Here is a summary of the basic facts:
- Dark Horse was hauling about $250,000 worth of steaks for its customer, PFG, from Dallas to Lebanon
- Dark Horse’s driver stopped just outside of Dallas after picking up the load
- While stopped, someone broke the seal of the truck and stole about $35,000 worth of the steaks
- PFG refused to take the remainder of the steaks because of the broken seal and possible contamination
- Under the contract between Dark Horse and PFG, which was titled “Transportation Agreement,” Dark Horse had agreed to be liable for the full value of the load in the event the seal of the truck was broken
- Dark Horse paid PFG for the value of the load, less the salvage that was obtained by PFG
- Dark Horse then made a claim under its cargo insurance coverage with Lancer for the amount it paid its customer, PFG, for the loss of the load
- Lancer refused to pay for various reasons, including that no court judgment had been entered against Dark Horse in favor of PFG for the loss of the load
- Dark Horse filed suit in Sumner County, Tennessee Circuit Court and Lancer removed the case to the United States District Court for the Middle District of Tennessee
- Lancer moved for summary judgment on several grounds
One of Lancer’s summary judgment arguments was that the insurance policy at issue contained a provision which, Lancer asserted, conditioned Lancer’s duty to pay on a judgment being entered against Dark Horse by a court.

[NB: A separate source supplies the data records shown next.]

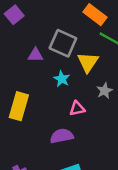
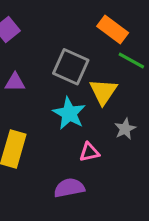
purple triangle: (36, 55) -> (15, 82), moved
cyan star: (62, 79) -> (69, 113), size x1.5

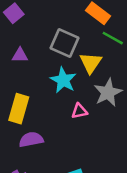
gray star: (125, 129) -> (108, 93), size x1.6
purple semicircle: (69, 188) -> (31, 140), moved

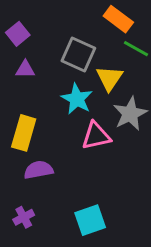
purple square: (14, 13) -> (18, 34), moved
pink triangle: (79, 111) -> (96, 136), size x1.5

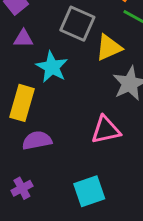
yellow triangle: (109, 78) -> (109, 48), turned 32
cyan star: (77, 99) -> (52, 67), moved
pink triangle: (96, 136) -> (106, 130), moved

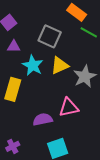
yellow triangle: (109, 48) -> (60, 65), moved
purple semicircle: (37, 140) -> (43, 119), moved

The specific provision upon which Lancer relied required Lancer to pay sums Dark Horse “legally must pay as a motor carrier for ‘loss’ to Cargo ….”
The District Court held that the language in question did require a judgment to be entered by a court of competent jurisdiction against Dark Horse and in favor of PFG before Lancer had any obligation to pay the claim. It based its decision, in substantial part, on a 1971 decision of the Supreme Court of Tennessee, but noted that there was contrary authority decided under at least one other state’s contract law.

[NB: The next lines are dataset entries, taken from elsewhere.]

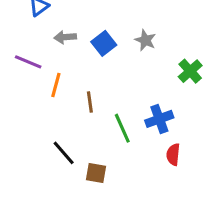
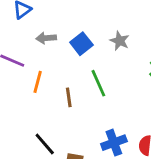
blue cross: (159, 119) -> (114, 143), moved
green line: (122, 128) -> (98, 83), moved

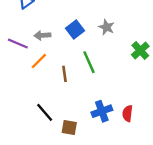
gray arrow: (46, 38) -> (42, 35), moved
orange line: (38, 82) -> (39, 61), turned 30

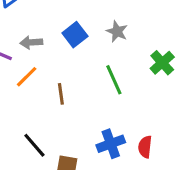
green line: (89, 62) -> (114, 80), moved

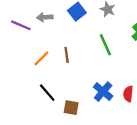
orange line: (27, 77) -> (41, 58), moved
blue cross: (111, 144) -> (103, 92), turned -30

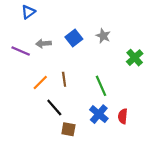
green line: (105, 45) -> (101, 86), moved
black line: (47, 93) -> (54, 108), moved

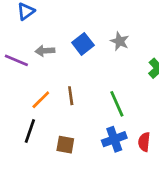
black line: (54, 108) -> (30, 131), moved, turned 60
blue cross: (99, 114) -> (114, 139), turned 30
brown square: (68, 129) -> (65, 145), moved

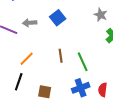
gray star: (120, 41) -> (101, 15), moved
brown line: (71, 96) -> (61, 56), moved

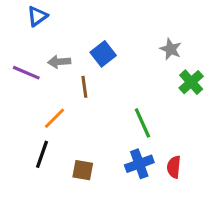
brown line: (61, 56) -> (84, 87), moved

On appeal, we argued that, under the plain language of the policy at issue, it was not necessary for a judgment to be entered against Dark Horse by a court before Lancer had an obligation to pay the claim. We argued that all that was necessary was that Dark Horse prove that it was obligated to pay the claim to its customer, PFG, and that the Transportation Agreement between Dark Horse and PFG established that obligation, and consequently, the legal liability of Dark Horse to PFG. We pointed out that the case relied upon by the District Court did not involve a cargo loss claim and was distinguishable on a number of other grounds.
In response to our argument on appeal, Lancer Insurance Company made a barrage of arguments, all of which were ultimately rejected by the Sixth Circuit in its decision reversing the District Court. The Sixth Circuit held that the cargo insurance coverage policy at issue, by its plain language, did not require that a judgment be entered against Dark Horse before Lancer had an obligation to pay the claim.
The Sixth Circuit held that the word “must” in the phrase “legally must pay” signified an “obligation.” It then reasoned that contracts themselves, not just judgments resulting from breaches of contract, create obligations. The court stated: “Indeed, contracts exist to create legal obligations, and thus to save the parties the expense of reducing every dispute to a court judgment.”
The District Court filings, including those associated with Lancer’s motion for summary judgment filed by our firm and Lancer’s lawyers, can be obtained via Pacer. The style of the case is Dark Horse Express, LLC v. Lancer Insurance Company, United States District Court of the Middle District of Tennessee, no. 3:15-CV-01491. The opinion of the Sixth Court, as well as the parties’ appellate briefs, may also be obtained from Pacer. The case number on appeal was 17-6237.